AN NPR AND CHICAGO PUBLIC LIBRARY BEST BOOK OF THE YEAR
When Courtney Gustafson moved into a rental house in the Poets Square neighborhood of Tucson, Arizona, she didn’t know that the property came with thirty feral cats. Focused only on her own survival—in a new relationship, during a pandemic, with poor mental health and a job that didn’t pay enough—Courtney was reluctant to spend any of her own time or money caring for the wayward animals.
But the cats—their pleading eyes, their ribs showing, the new kittens born in the driveway—didn’t give her a choice.
She had no idea about the grief and hardship of animal rescue, the staggering size of the problem in neighborhoods across the country. And she couldn’t have imagined how that struggle—toward an ethics of care, of individuals trying their best amid spectacularly failing systems—would help pierce a personal darkness she’d wrestled with for much of her life. She also didn’t expect that the TikTok and Instagram accounts she created to share the quirky personalities of the wild but lovable cats, like Monkey, Goldie, Francois, and Sad Boy, would end up saving her home.

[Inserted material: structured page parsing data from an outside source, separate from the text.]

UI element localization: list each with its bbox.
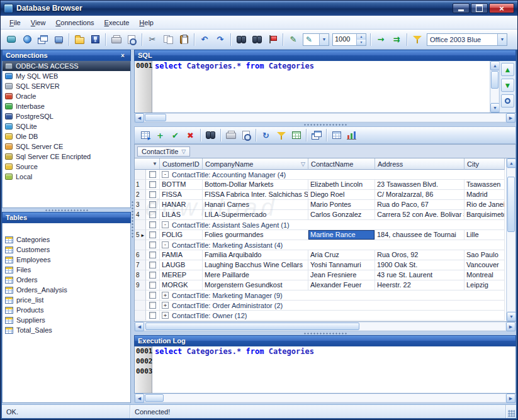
cell-address[interactable]: 1900 Oak St. [375, 260, 465, 270]
maximize-button[interactable] [471, 3, 488, 13]
spin-up-icon[interactable]: ▲ [357, 34, 366, 40]
cell-city[interactable]: Tsawassen [465, 180, 505, 190]
cell-contactname[interactable]: Alexander Feuer [308, 280, 375, 290]
cell-city[interactable]: Lille [465, 230, 505, 240]
table-item-orders-analysis[interactable]: Orders_Analysis [3, 285, 130, 295]
expand-group-icon[interactable]: + [162, 302, 169, 309]
cell-address[interactable]: Rua do Paco, 67 [375, 200, 465, 210]
bookmark-button[interactable] [265, 32, 280, 47]
column-header-contactname[interactable]: ContactName [308, 158, 375, 170]
cell-address[interactable]: Carrera 52 con Ave. Bolivar #65-98 [375, 210, 465, 220]
cell-customerid[interactable]: BOTTM [160, 180, 203, 190]
sql-editor[interactable]: 0001 select Categories.* from Categories [134, 61, 516, 113]
column-header-companyname[interactable]: CompanyName▽ [203, 158, 308, 170]
grid-menu-icon[interactable]: ▼ [152, 161, 157, 167]
cell-contactname[interactable]: Aria Cruz [308, 250, 375, 260]
column-header-address[interactable]: Address [375, 158, 465, 170]
connection-item-sql-server-ce[interactable]: SQL Server CE [3, 141, 130, 152]
cell-customerid[interactable]: HANAR [160, 200, 203, 210]
table-item-total-sales[interactable]: Total_Sales [3, 325, 130, 335]
grid-row[interactable]: 9MORGKMorgenstern GesundkostAlexander Fe… [135, 280, 506, 290]
sql-horizontal-scrollbar[interactable] [134, 113, 516, 123]
scroll-up-icon[interactable] [490, 61, 500, 70]
print-button[interactable] [108, 32, 123, 47]
row-checkbox[interactable] [149, 262, 156, 268]
cell-contactname[interactable]: Carlos Gonzalez [308, 210, 375, 220]
preview-grid-button[interactable] [239, 128, 253, 142]
execute-button[interactable]: → [373, 32, 388, 47]
redo-button[interactable]: ↷ [213, 32, 228, 47]
cell-contactname[interactable]: Martine Rance [308, 230, 375, 240]
cell-contactname[interactable]: Yoshi Tannamuri [308, 260, 375, 270]
cell-address[interactable]: Heerstr. 22 [375, 280, 465, 290]
scroll-left-icon[interactable] [135, 394, 144, 403]
minimize-button[interactable] [453, 3, 470, 13]
undo-button[interactable]: ↶ [197, 32, 212, 47]
grid-view-button[interactable] [329, 128, 344, 142]
cell-city[interactable]: Vancouver [465, 260, 505, 270]
cell-contactname[interactable]: Diego Roel [308, 190, 375, 200]
row-checkbox[interactable] [149, 201, 156, 208]
search-record-button[interactable] [203, 128, 218, 142]
cancel-edit-button[interactable]: ✖ [183, 128, 198, 142]
cell-city[interactable]: Rio de Janeiro [465, 200, 505, 210]
cell-companyname[interactable]: Morgenstern Gesundkost [203, 280, 308, 290]
connection-item-sqlite[interactable]: SQLite [3, 121, 130, 131]
filter-icon[interactable]: ▽ [181, 148, 186, 155]
scroll-down-icon[interactable] [507, 312, 516, 321]
cut-button[interactable]: ✂ [145, 32, 160, 47]
row-checkbox[interactable] [149, 272, 156, 279]
grid-row[interactable]: 4LILASLILA-SupermercadoCarlos GonzalezCa… [135, 210, 506, 220]
table-item-products[interactable]: Products [3, 305, 130, 315]
grid-row[interactable]: 7LAUGBLaughing Bacchus Wine CellarsYoshi… [135, 260, 506, 270]
cell-companyname[interactable]: Familia Arquibaldo [203, 250, 308, 260]
find-button[interactable] [234, 32, 249, 47]
grid-row[interactable]: 8MEREPMere PaillardeJean Fresniere43 rue… [135, 270, 506, 280]
table-item-employees[interactable]: Employees [3, 255, 130, 265]
sql-vertical-scrollbar[interactable] [490, 61, 499, 113]
connection-item-odbc-ms-access[interactable]: ODBC-MS ACCESS [3, 61, 130, 71]
close-panel-icon[interactable] [118, 52, 127, 60]
cell-companyname[interactable]: Mere Paillarde [203, 270, 308, 280]
row-checkbox[interactable] [149, 292, 156, 299]
copy-button[interactable] [160, 32, 176, 47]
print-grid-button[interactable] [223, 128, 238, 142]
connection-item-interbase[interactable]: Interbase [3, 101, 130, 111]
dropdown-arrow-icon[interactable]: ▼ [319, 34, 329, 45]
cell-contactname[interactable]: Jean Fresniere [308, 270, 375, 280]
grid-vertical-scrollbar[interactable] [506, 158, 515, 321]
collapse-group-icon[interactable]: - [162, 221, 169, 228]
insert-record-button[interactable]: + [153, 128, 167, 142]
marker-combo[interactable]: ✎▼ [303, 33, 329, 46]
grid-row[interactable]: 5FOLIGFolies gourmandesMartine Rance184,… [135, 230, 506, 240]
cell-customerid[interactable]: MORGK [160, 280, 203, 290]
log-horizontal-scrollbar[interactable] [134, 394, 516, 403]
menu-execute[interactable]: Execute [99, 17, 135, 28]
cell-customerid[interactable]: LILAS [160, 210, 203, 220]
group-by-chip[interactable]: ContactTitle ▽ [137, 146, 190, 157]
scroll-thumb[interactable] [145, 394, 164, 402]
chart-button[interactable] [344, 128, 359, 142]
resize-grip[interactable] [506, 405, 516, 418]
row-checkbox[interactable] [149, 171, 156, 178]
grid-row[interactable]: 1BOTTMBottom-Dollar MarketsElizabeth Lin… [135, 180, 506, 190]
layout-button[interactable] [309, 128, 324, 142]
group-row[interactable]: -ContactTitle: Assistant Sales Agent (1) [135, 220, 506, 230]
cell-companyname[interactable]: Hanari Carnes [203, 200, 308, 210]
scroll-track[interactable] [507, 168, 515, 312]
row-checkbox[interactable] [149, 191, 156, 198]
row-checkbox[interactable] [149, 221, 156, 228]
column-header-customerid[interactable]: CustomerID [160, 158, 203, 170]
cell-customerid[interactable]: FAMIA [160, 250, 203, 260]
collapse-group-icon[interactable]: - [162, 241, 169, 248]
cell-customerid[interactable]: LAUGB [160, 260, 203, 270]
table-item-suppliers[interactable]: Suppliers [3, 315, 130, 325]
cell-city[interactable]: Leipzig [465, 280, 505, 290]
scroll-up-icon[interactable] [507, 158, 516, 168]
grid-row[interactable]: 6FAMIAFamilia ArquibaldoAria CruzRua Oro… [135, 250, 506, 260]
query-up-button[interactable] [501, 63, 514, 76]
sessions-button[interactable] [35, 32, 50, 47]
theme-combo[interactable]: Office 2003 Blue▼ [427, 33, 507, 46]
scroll-thumb[interactable] [491, 71, 498, 89]
fetch-data-button[interactable] [138, 128, 152, 142]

Courtney writes toward a vision of connectedness, showing how taking care of the cats reshaped her understanding of empathy, resilience, and the healing power of wholly showing up for something outside yourself. She takes us from the dark alleys where she feeds feral cats to inside the tragically neglected homes where she climbs over piles of trash, and occasionally animals, and then into her own driveway with the cats she loves and must sometimes let go. Compelling and tender, Poets Square is as much about cats as it is about the urgency of care, community, and a little bit of dumb hope.
PUBLISHERS WEEKLY
Gustafson's tender debut details how she came to care for a colony of feral cats in Tucson, Ariz. Gustafson, who grew up "loving cats so much that I often pretended to be one," and her boyfriend, Tim, moved into a small house in Tucson's Poets Square neighborhood in 2020. After her first night there, she noticed and began naming a collection of cats who circled the property, realizing "right away it would consume me." She decided to launch an Instagram account focused on the animals, initially as a means of keeping in touch with her father, who lived on the other side of the country. As the account's popularity grew, however, Gustafson came to realize that, after having many of her academic and professional achievements chalked up to her conventional beauty, she craved the "attention and praise for something that I could be certain was wholly unrelated to my looks." While navigating her sudden online fame during the Covid pandemic, Gustafson began to notice how much easier it was for strangers to express concern for the cats—including ringleader Goldie and friendly Dr. Big Butt—than their struggling human neighbors. Such insights elevate the proceedings beyond a collection of diverting diary entries. One need not be a cat person to be enchanted by this. Illus.
Customer Reviews
For the love of cats and humanity
Even if you don’t love cats, this book is a moving telling of a woman’s life from doom-anxiety to freedom through personal growth. Yes, the cats are a huge part in that process, but it could be almost anything else. Something that takes us away from focusing on ourselves. Along the way, you’ll also find musings about capitalism, poverty, classism, being a woman in a male-centered society, and more. It made me think. It made me feel. I really appreciated this book. Highly recommend
Too sad to read
I stopped 15% into this book. I know there are too many stray cats in the world. I do my part to help but I don’t find any joy in reading this.